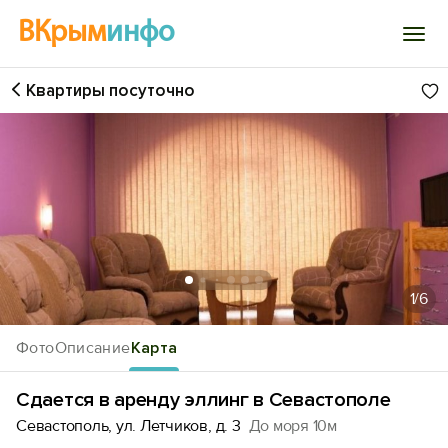
ВКрым
инфо
Квартиры посуточно
Войти
Избранное
История просмотра
Добавить свой объект
1
/6
Фото
Описание
Карта
Сдается в аренду эллинг в Севастополе
Севастополь, ул. Летчиков, д. 3
До моря 10м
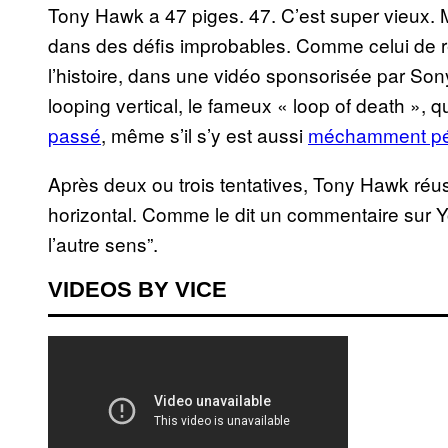
Tony Hawk a 47 piges. 47. C’est super vieux.
dans des défis improbables. Comme celui de ré
l’histoire, dans une vidéo sponsorisée par Son
looping vertical, le fameux « loop of death », q
passé
, même s’il s’y est aussi
méchamment pét
Après deux ou trois tentatives, Tony Hawk réuss
horizontal. Comme le dit un commentaire sur Yo
l’autre sens”.
VIDEOS BY VICE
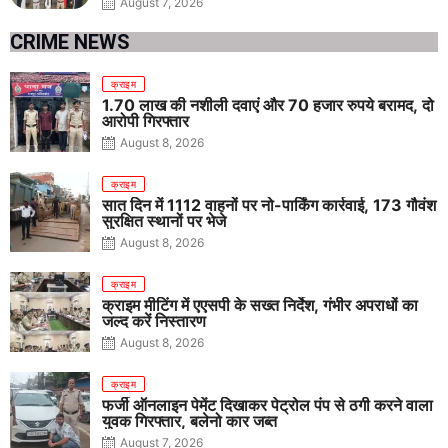
August 7, 2026
CRIME NEWS
क्राइम
1.70 लाख की नशीली दवाएं और 70 हजार रुपये बरामद, दो
आरोपी गिरफ्तार
August 8, 2026
क्राइम
सात दिन में 1112 वाहनों पर नो-पार्किंग कार्रवाई, 173 गौवंश
सुरक्षित स्थानों पर भेजे
August 8, 2026
क्राइम
क्राइम मीटिंग में एएसपी के सख्त निर्देश, गंभीर अपराधों का
जल्द करें निस्तारण
August 8, 2026
क्राइम
फर्जी ऑनलाइन पेमेंट दिखाकर पेट्रोल पंप से ठगी करने वाला
युवक गिरफ्तार, बलेनो कार जब्त
August 7, 2026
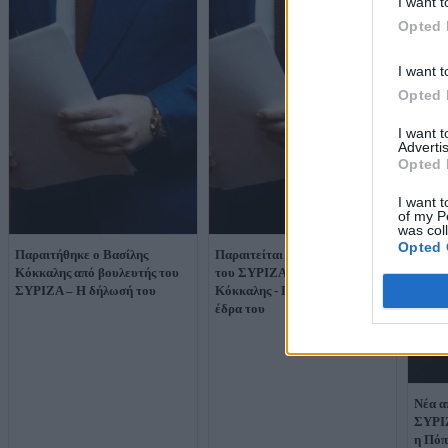
I want t
Opted 
I want t
Opted 
I want 
Advertis
Opted 
I want t
of my P
was col
Opted 
Παραιτήθηκε ο Βασίλης
Παραιτείται από βουλευτής
Κόκκαλης από βουλευτής του
του ΣΥΡΙΖΑ ο Βασίλης
ΣΥΡΙΖΑ – Η δήλωσή του
Κόκκαλης - Παραδίδει την
έδρα του
Νέα α
ΣΥΡΙΖ
η Πόπ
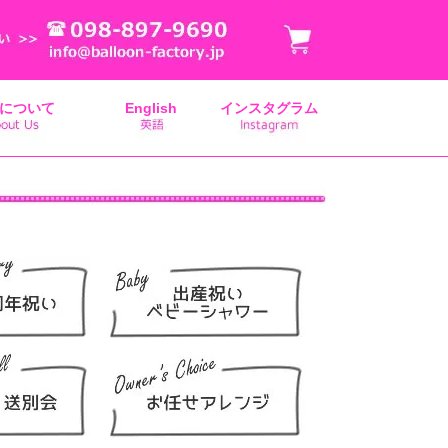
について
English
インスタグラム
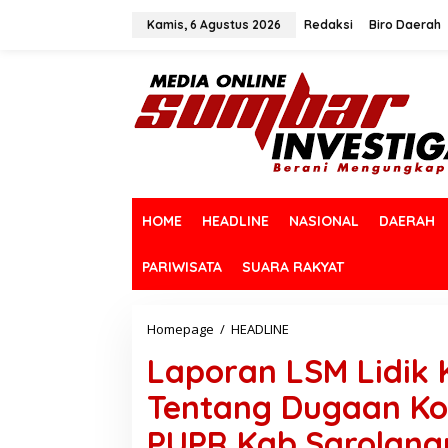
L
e
Kamis, 6 Agustus 2026
Redaksi
Biro Daerah
w
a
t
i
k
e
k
o
n
t
HOME
HEADLINE
NASIONAL
DAERAH
e
n
PARIWISATA
SUARA RAKYAT
Homepage
/
HEADLINE
L
a
Laporan LSM Lidik K
p
o
Tentang Dugaan Kor
r
a
PUPR Kab.Sarolang
n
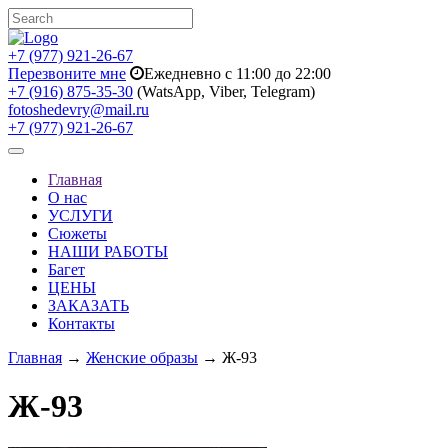
+7 (977) 921-26-67
Перезвоните мне
Ежедневно с 11:00 до 22:00
+7 (916) 875-35-30
(WatsApp, Viber, Telegram)
fotoshedevry@mail.ru
+7 (977) 921-26-67
Toggle
navigation
Главная
О нас
УСЛУГИ
Сюжеты
НАШИ РАБОТЫ
Багет
ЦЕНЫ
ЗАКАЗАТЬ
Контакты
Главная
→
Женские образы
→ Ж-93
Ж-93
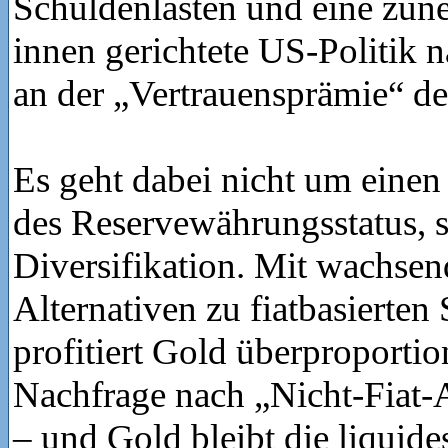
Schuldenlasten und eine zu
innen gerichtete US-Politik n
an der „Vertrauensprämie“ de
Es geht dabei nicht um einen
des Reservewährungsstatus,
Diversifikation. Mit wachsen
Alternativen zu fiatbasierten
profitiert Gold überproportio
Nachfrage nach „Nicht-Fiat-
– und Gold bleibt die liquide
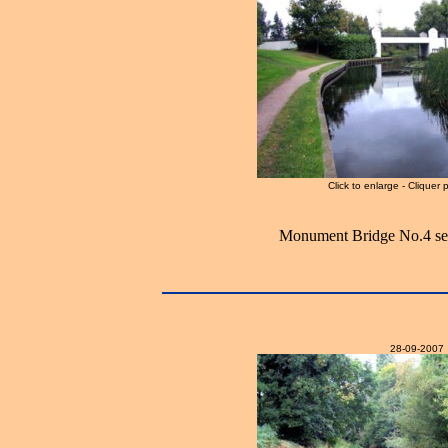
Click to enlarge - Cliquer 
Monument Bridge No.4 see
28-09-2007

+++

__Task description__
The answer must consist of each line from the entries that contains the string "Βασίλης".

__Reply__
Παραιτήθηκε ο Βασίλης
του ΣΥΡΙΖΑ ο Βασίλης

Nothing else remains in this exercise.